Gideon had recognized it immediately, and it chilled him. “I’ve seen similar setups in historic photos at the Los Alamos bomb museum,” he said. “Old photos of the Manhattan Project. It’s a crude set of rails, poles, pulleys and ropes used to move radioactive material around without getting too close to it. Very low-tech but relatively effective, if you’re in martyr mode and don’t care about exposing yourself to elevated radiation.”

As he walked past the alcoves, peering into each, he could see more remote-handling apparatuses: crude slides and structures, pieces of shielding and lead boxes, along with discarded HE wires and detonators—and what he recognized, with another chill, was a broken high-speed transistor switch.

“Jesus,” said Gideon, his heart sinking. “I see everything here they’d need to build a bomb—including the high-speed transistors, maybe the most difficult thing to get besides the core itself.”

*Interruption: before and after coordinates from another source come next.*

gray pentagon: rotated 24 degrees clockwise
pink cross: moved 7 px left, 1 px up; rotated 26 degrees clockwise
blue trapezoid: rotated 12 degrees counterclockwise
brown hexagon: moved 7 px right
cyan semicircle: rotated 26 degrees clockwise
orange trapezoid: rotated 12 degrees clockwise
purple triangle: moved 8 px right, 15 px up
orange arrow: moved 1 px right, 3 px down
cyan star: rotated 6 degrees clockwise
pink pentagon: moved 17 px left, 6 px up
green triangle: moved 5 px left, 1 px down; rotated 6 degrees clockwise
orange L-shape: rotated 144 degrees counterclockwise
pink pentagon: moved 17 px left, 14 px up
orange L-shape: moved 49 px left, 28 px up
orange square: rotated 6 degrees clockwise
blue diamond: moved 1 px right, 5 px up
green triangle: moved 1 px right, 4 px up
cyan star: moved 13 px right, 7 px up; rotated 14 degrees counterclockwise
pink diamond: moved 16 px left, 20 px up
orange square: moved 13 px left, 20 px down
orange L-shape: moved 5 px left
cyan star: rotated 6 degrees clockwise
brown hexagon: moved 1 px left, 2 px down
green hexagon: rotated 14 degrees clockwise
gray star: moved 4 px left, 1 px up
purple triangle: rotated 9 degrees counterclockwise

“What the hell’s that?” Fordyce pointed to another alcove, where Gideon could see a cage with bars and some food trash.

“Dog crate? Big one, by the size of it. Probably a rottweiler or a Doberman—to keep away the curious.”

Fordyce moved slowly, methodically, examining everything.

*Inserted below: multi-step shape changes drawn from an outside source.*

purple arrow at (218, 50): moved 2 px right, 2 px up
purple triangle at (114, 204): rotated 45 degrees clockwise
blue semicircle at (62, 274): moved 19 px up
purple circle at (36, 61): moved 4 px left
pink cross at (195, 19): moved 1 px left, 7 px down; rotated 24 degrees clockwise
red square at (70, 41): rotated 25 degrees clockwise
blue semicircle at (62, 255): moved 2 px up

“There’s a fair amount of residual radiation here,” said Gideon, looking at the radmeter built into his suit. He pointed. “Over there, at that apparatus, is probably where Chalker fucked up and the mass went critical. It’s hotter than hell.”

“Gideon? Take a look at this.” Fordyce was kneeling before a pile of ashes, staring at something. As Gideon walked over, he could hear a babble of voices on the intercom, shouts and footsteps echoing from above. The NEST crew had entered the building.

He knelt beside Fordyce, trying not to stir the air and thus disturb the delicate pile. Masses of documents, computer CDs, DVDs, and other papers and equipment had been swept up into a large heap and all burned together, creating a gluey, acrid mess that still stank of gasoline. Fordyce’s gloved hand was pointing to one large, broken piece of ash at the top. As Gideon bent closer, his flashlight shone off its crumpled surface and he could just make out what it had been: a map of Washington, DC, with what appeared to be extensive notations in Arabic script. Several landmarks had been circled, including the White House and the Pentagon.

“I think we just found the target,” said Fordyce grimly.

There was a pounding of feet on the stairs. A phalanx of white-suited figures appeared at the far end of the room.

“Who the hell are you?” came a voice over the intercom.

“NEST,” said Fordyce crisply, standing up. “We’re the advance team—turning it over to you.”

In the reflected beam of his flashlight, Gideon caught Fordyce’s eye through the visor. “Yeah. Time to go.”